Prove that $$4\sin\frac{2\pi}{7}- \tan\frac{\pi}{7}= \sqrt{7}$$
I think midway calculations are not easy formulas, I can't find what kind of formula transformation to solve!

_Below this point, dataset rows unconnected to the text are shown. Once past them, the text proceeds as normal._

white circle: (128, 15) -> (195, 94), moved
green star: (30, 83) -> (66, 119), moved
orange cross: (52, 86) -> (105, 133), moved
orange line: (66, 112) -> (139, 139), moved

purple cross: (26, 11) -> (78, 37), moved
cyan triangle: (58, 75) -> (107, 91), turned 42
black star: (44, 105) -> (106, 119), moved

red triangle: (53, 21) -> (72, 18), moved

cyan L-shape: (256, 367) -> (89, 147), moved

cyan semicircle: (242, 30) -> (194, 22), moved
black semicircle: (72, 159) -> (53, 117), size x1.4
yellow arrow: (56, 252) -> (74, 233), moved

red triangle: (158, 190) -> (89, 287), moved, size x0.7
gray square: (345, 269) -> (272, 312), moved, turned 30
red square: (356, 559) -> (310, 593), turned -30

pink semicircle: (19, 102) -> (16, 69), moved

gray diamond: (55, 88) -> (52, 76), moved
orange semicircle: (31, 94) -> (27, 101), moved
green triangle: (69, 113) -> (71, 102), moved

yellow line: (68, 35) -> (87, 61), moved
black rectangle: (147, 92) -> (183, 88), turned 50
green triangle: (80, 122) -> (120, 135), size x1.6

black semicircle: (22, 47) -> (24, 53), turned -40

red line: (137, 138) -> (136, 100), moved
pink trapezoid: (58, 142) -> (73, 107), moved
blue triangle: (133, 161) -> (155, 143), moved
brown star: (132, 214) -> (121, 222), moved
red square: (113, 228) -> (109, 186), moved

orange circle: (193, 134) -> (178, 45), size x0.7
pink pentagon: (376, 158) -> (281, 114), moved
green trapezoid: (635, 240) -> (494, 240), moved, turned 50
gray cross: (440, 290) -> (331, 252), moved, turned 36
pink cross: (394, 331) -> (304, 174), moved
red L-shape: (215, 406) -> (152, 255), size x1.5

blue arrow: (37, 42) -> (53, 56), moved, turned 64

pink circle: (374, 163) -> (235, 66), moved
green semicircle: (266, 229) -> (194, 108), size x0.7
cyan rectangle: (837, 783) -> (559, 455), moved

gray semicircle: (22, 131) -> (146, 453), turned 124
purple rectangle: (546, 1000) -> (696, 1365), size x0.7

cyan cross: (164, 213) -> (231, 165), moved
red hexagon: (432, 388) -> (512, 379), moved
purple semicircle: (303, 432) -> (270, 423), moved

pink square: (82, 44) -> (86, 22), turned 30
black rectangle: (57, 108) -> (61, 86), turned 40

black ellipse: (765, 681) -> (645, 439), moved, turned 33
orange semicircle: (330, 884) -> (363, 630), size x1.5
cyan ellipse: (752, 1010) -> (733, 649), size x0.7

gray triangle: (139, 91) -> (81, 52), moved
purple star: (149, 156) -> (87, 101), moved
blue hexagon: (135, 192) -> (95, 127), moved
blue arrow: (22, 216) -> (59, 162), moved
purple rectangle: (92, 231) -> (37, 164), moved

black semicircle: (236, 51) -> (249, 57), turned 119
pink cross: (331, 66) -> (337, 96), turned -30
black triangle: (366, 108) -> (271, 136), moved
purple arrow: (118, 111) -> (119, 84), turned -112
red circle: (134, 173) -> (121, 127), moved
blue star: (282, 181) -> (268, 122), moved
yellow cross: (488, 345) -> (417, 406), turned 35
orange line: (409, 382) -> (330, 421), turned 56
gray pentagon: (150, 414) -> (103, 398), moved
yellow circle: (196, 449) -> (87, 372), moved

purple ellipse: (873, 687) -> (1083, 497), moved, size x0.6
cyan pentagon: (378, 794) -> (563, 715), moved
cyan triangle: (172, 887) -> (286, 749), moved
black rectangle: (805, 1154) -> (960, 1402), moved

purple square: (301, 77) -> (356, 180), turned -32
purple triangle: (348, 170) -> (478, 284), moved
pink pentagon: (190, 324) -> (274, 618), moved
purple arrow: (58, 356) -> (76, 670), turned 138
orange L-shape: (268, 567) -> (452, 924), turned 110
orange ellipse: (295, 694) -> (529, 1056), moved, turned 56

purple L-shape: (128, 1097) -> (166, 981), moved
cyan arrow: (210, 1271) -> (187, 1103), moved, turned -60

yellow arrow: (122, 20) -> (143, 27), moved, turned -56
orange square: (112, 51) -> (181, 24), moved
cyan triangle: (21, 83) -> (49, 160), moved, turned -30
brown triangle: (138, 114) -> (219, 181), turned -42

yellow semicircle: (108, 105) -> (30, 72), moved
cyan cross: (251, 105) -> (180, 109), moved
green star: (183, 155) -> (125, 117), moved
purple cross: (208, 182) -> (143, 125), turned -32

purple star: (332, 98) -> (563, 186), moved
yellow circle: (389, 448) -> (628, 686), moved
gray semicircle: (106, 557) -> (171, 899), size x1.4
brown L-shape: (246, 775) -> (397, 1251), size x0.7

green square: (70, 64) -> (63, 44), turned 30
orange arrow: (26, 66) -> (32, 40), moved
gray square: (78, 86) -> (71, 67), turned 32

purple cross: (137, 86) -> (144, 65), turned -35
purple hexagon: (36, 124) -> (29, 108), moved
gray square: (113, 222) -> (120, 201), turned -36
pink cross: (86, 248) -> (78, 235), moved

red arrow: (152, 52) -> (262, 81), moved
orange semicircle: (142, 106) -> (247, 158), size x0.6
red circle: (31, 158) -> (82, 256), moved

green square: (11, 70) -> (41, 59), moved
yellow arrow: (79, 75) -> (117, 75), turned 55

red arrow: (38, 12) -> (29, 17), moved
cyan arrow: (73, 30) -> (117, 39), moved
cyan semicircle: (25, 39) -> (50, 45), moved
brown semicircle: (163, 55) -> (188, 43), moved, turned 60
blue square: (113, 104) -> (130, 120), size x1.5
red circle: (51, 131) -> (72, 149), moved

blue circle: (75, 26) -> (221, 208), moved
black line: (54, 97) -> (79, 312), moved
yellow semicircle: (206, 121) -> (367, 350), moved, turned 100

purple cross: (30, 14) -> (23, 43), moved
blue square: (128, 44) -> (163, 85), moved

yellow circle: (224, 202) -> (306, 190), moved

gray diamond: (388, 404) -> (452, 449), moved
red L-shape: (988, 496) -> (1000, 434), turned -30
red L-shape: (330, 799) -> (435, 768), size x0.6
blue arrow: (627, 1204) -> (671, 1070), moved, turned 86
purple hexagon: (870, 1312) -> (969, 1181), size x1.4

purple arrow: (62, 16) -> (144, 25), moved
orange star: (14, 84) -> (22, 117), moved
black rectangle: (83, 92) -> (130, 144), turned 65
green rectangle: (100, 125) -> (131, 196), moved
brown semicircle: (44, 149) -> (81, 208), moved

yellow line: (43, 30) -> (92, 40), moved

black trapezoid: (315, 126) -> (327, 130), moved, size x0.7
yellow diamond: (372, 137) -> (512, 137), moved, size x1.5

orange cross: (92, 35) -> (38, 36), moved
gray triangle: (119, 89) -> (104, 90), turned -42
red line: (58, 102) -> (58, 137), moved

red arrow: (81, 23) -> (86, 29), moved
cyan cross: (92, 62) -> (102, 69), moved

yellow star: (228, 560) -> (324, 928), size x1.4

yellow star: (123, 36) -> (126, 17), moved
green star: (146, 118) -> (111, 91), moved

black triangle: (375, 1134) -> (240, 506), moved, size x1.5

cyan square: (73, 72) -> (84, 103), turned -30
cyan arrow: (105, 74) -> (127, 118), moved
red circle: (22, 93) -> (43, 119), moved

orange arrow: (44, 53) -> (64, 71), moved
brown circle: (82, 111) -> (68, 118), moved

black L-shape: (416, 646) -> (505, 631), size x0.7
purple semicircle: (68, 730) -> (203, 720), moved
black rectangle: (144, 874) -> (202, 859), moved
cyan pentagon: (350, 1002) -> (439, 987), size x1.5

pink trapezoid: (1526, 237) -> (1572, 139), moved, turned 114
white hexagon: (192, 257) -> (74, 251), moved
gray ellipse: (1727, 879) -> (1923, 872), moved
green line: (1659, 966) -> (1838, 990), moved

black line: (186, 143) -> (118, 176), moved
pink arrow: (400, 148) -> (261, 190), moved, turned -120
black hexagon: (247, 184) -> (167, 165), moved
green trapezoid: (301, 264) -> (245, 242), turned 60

I think the best solution here is using right triangle . . . I have one solution too, but not pretty . !
On
Hint:
Rewrite this as
$\tan\frac{\pi}{7}(8\cos^2\frac\pi7 -1)=\sqrt7$
$\tan^2\frac{\pi}{7}(8\cos^2\frac\pi7 -1)^2=7$
$(1-\cos^2\frac{\pi}{7})(8\cos^2\frac\pi7 -1)^2=7\cos^2\frac\pi7$
$(1-\cos\frac{2\pi}{7})(4\cos\frac{2\pi}{7}+3)^2=7\cos\frac{2\pi}{7}+7$
$8\cos^3\frac{2\pi}{7}+4\cos^2\frac{2\pi}{7}-4\cos\frac{2\pi}{7}-1=0$
All we need is to prove that $\cos\frac{2\pi}7$ is a root of $8x^3+4x^2-4x-1=0$
Start from $\cos3(\frac{2\pi}{7})=\cos4(\frac{2\pi}{7})$ ...
On
If $\tan\dfrac\pi7=t$
we need to show $\sqrt7=\dfrac{8t}{1+t^2}-t$
$t^3+\sqrt7t^2-7t+\sqrt7=0$
Now use my answer from If $\alpha = \frac{2\pi}{7}$ then the find the value of $\tan\alpha .\tan2\alpha +\tan2\alpha \tan4\alpha +\tan4\alpha \tan\alpha.$
On
We also know a well-known indentify as follow for $\theta= \dfrac{\pi}{7}$ $$1+ 2\cos 2\theta+ 2\cos 4\theta+ 2\cos 6\theta= 0$$ On the other hand, we have $7- (\!4\sin 2\theta- \tan \theta\!)^{2}= (\!\sec \theta\!)^{2}(\!1+ 2\cos 2\theta+ 2\cos 4\theta+ 2\cos 6\theta\!)= 0$
Furthermore $4\sin 2\theta- \tan \theta= \tan \theta (4\cos 2\theta+ 3)> 0\,\therefore\,4\sin 2\theta- \tan \theta= \sqrt{7}$ for $\theta= \dfrac{\pi}{7}$ (OP) .
q.e.d
It's enough to prove $\big(4\sin(2\pi/7)-\tan(\pi/7)\big)^2=7$. But if $\zeta=\exp(2\pi i/7)$ then $$4\sin\frac{2\pi}{7}-\tan\frac{\pi}{7}=\frac{1}{i}\Big(2\zeta-\frac{2}{\zeta}-\frac{\zeta-1}{\zeta+1}\Big)=\frac{2\zeta^3+\zeta^2-\zeta-2}{i\zeta(\zeta+1)}$$ and $(2\zeta^3+\zeta^2-\zeta-2)^2+7\zeta^2(\zeta+1)^2=4(\zeta^6+\zeta^5+\zeta^4+\zeta^3+\zeta^2+\zeta+1)=0$.